Lemonade concluded the third quarter with a record-breaking in-force premium of $889 million, a 24% increase from the previous year, indicating continued accelerated growth from its second-quarter increase of 22%. The remarkable feat is that the company reduced its employee headcount by 7% during this period while still delivering such a robust result due to its reliance on AI for premium calculations and automating business processes.
Lemonade's ratio of lost premiums to total premiums, referred to as the gross loss ratio, dipped to 73% in the third quarter. This is the lowest it's been in four years, which suggests that the company's strategies are effective. The drop in the gross loss ratio, coupled with an increase in renewed premiums and lower employee expenses, propelled Lemonade's net cash flow to an all-time high of $48 million during the quarter. This is a staggering 1,500% increase compared to the same period last year.
As of now, Lemonade's shares are trading at a price-to-sales ratio of 6.1. This is significantly lower than its typical ratio of 19.3 since it first became a public company in 2020.
Given this, Lemonade shares appear to be undervalued despite a 150% increase in their value in 2024. In my view, Lemonade has never been in a better state as a publicly traded company. Additionally, Lemonade is among the few companies currently harnessing the power of artificial intelligence, and I believe this will contribute to the continued growth in its stock value in the coming year.

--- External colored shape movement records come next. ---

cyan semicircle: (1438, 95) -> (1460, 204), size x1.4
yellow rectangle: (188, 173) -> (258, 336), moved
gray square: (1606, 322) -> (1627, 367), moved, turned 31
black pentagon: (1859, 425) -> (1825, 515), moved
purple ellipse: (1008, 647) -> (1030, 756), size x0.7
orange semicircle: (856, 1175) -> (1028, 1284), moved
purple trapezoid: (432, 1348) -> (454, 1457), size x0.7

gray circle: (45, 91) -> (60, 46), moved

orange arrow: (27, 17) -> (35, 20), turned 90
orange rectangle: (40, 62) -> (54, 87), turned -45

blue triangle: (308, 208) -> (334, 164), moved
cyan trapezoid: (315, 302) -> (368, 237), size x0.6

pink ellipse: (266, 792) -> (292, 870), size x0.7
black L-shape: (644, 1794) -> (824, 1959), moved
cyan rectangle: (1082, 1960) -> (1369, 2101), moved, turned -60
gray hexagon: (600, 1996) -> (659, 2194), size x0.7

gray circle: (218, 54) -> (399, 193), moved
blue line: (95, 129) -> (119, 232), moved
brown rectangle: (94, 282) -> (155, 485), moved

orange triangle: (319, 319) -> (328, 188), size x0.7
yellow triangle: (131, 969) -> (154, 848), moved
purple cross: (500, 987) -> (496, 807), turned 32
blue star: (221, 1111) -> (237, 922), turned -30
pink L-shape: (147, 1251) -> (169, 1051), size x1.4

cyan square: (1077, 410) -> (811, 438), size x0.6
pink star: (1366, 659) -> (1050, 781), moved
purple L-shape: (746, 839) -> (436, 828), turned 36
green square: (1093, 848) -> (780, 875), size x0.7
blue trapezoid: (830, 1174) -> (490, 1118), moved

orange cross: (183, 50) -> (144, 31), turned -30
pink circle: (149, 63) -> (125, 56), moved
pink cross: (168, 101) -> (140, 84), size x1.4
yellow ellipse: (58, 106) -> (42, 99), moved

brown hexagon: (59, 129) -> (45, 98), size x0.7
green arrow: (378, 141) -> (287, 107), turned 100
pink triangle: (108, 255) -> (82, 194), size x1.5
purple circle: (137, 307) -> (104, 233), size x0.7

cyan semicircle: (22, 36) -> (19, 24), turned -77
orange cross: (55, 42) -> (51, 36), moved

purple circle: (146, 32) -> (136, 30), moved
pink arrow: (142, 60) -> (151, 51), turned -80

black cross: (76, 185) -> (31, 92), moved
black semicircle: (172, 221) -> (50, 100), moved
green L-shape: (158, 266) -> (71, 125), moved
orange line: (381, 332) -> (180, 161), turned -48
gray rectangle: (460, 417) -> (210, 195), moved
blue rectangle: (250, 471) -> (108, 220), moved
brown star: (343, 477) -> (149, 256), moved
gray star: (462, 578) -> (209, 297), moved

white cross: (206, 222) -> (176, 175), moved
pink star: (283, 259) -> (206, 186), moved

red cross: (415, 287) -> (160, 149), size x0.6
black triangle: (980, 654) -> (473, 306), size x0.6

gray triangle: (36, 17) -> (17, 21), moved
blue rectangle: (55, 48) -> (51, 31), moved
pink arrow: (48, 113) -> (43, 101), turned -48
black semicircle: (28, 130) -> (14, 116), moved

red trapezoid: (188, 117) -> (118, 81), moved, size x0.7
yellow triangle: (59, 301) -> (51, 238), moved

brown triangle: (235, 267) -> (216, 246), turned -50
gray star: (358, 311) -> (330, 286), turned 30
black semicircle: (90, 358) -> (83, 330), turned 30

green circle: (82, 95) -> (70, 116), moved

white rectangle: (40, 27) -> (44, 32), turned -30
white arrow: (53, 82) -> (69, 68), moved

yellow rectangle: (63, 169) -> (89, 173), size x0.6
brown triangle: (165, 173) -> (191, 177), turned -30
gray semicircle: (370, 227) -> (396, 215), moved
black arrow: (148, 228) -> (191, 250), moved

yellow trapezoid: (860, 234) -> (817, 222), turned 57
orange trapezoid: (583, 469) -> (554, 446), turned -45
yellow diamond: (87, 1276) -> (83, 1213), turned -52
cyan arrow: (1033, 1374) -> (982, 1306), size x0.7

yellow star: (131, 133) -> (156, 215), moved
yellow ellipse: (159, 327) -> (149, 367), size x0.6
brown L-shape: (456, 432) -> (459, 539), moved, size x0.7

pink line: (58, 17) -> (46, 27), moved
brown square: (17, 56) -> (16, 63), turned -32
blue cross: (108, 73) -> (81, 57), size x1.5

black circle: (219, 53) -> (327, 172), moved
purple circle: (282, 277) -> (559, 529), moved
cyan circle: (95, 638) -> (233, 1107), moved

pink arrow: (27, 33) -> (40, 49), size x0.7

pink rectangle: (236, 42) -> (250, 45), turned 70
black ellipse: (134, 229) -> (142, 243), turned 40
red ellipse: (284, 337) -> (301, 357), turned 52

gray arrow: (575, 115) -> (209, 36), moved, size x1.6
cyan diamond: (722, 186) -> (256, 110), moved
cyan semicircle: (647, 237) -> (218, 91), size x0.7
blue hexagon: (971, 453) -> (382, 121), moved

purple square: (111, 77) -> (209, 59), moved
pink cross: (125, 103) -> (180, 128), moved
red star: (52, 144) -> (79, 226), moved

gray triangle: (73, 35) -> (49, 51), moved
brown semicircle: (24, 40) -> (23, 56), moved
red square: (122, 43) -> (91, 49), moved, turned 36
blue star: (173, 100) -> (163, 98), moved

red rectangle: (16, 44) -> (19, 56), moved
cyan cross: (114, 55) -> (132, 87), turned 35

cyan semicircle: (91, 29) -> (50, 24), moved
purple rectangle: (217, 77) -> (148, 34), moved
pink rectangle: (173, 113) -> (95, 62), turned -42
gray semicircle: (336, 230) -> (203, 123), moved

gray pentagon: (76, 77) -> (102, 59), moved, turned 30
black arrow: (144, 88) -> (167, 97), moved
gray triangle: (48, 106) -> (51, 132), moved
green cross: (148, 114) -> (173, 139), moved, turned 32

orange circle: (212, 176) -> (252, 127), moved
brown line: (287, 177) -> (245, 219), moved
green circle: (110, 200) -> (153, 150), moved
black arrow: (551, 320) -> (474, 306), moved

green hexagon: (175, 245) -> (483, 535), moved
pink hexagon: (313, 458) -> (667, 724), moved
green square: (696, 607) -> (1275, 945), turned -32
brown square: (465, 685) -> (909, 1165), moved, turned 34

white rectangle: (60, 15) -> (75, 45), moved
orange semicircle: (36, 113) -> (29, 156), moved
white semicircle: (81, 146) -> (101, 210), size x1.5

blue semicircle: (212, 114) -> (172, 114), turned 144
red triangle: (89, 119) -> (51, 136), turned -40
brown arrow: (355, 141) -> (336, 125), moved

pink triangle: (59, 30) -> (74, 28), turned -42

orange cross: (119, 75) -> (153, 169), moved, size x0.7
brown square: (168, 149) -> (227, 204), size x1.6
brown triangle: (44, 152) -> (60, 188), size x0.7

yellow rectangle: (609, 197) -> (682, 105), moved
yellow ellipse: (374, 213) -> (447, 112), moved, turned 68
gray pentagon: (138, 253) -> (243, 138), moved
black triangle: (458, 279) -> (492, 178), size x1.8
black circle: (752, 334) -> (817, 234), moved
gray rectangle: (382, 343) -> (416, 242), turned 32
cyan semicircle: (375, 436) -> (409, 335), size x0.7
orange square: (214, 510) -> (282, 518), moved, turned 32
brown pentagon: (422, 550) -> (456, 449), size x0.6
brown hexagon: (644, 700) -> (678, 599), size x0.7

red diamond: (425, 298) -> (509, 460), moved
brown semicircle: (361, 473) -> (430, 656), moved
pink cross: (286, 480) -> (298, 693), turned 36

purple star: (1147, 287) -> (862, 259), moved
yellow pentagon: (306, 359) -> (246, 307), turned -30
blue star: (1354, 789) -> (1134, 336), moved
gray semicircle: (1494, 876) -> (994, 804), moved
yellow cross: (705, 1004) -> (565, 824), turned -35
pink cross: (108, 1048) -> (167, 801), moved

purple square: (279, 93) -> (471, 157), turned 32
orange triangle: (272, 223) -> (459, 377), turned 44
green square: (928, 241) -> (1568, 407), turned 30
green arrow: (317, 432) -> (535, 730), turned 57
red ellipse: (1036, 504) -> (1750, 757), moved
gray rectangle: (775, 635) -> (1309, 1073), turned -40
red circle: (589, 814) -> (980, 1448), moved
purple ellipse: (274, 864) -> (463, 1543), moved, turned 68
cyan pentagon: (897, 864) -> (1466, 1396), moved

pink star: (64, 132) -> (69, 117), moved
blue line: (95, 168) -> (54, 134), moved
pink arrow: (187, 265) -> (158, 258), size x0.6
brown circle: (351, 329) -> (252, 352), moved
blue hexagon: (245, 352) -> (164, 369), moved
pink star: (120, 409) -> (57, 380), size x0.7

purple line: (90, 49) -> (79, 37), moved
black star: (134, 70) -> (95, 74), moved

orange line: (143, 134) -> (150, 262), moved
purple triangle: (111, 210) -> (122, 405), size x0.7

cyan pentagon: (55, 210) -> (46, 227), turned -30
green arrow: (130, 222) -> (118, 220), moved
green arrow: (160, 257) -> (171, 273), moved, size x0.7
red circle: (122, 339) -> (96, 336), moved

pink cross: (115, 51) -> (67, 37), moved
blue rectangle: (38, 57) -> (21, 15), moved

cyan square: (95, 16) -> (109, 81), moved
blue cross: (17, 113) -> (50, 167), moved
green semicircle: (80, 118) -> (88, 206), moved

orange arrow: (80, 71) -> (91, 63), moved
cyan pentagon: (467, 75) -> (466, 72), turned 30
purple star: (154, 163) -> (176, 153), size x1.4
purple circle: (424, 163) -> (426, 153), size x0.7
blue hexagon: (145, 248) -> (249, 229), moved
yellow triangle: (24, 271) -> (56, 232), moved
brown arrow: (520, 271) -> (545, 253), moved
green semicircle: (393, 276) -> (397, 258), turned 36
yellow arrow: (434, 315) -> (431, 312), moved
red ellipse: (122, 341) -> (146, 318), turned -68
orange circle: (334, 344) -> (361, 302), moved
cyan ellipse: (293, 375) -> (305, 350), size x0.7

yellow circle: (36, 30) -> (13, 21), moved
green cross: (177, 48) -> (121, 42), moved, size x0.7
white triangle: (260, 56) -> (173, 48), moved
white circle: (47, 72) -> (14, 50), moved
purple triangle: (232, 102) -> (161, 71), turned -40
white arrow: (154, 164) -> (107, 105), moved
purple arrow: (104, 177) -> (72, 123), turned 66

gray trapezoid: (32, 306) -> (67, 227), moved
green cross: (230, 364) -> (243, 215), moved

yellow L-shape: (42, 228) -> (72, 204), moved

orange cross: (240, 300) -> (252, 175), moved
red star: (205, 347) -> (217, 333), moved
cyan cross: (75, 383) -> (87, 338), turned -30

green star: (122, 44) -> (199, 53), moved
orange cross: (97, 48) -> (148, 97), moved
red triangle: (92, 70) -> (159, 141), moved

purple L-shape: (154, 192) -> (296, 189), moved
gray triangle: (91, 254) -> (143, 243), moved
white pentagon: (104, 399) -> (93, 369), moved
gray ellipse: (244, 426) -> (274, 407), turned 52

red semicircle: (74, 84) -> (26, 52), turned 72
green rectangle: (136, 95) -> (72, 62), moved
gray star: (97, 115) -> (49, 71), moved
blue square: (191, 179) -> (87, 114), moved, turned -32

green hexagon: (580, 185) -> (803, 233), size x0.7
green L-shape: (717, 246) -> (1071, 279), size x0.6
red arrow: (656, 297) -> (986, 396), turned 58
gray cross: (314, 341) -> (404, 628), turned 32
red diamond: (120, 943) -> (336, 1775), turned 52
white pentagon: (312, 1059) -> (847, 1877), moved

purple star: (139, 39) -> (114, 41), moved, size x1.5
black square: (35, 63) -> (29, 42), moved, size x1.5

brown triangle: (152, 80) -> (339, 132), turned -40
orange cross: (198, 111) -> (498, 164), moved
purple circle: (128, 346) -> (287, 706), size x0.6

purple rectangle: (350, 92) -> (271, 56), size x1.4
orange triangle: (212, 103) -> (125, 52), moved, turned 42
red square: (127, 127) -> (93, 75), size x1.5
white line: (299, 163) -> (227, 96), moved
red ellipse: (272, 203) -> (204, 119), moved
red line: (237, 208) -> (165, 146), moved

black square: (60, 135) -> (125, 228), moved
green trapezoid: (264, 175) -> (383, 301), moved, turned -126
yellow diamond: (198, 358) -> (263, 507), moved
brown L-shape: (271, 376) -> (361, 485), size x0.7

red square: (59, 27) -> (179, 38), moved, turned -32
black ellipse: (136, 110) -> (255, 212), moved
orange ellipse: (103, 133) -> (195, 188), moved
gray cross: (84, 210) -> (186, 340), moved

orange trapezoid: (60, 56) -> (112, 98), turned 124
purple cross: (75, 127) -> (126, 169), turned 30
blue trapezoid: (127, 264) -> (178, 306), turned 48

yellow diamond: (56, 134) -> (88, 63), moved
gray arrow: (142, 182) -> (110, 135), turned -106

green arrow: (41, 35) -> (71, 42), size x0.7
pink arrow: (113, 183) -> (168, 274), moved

In light of Duolingo's impressive revenue growth and the predicted increase in its revenue for 2025, investing in its stock could yield a potential return of 52%, making it an attractive option for long-term investors.
Lemonade's reliance on AI for premium calculations and automating business processes has led to a significant decrease in its gross loss ratio and an all-time high net cash flow, indicating that its strategies are working effectively and its shares could be undervalued based on its current price-to-sales ratio.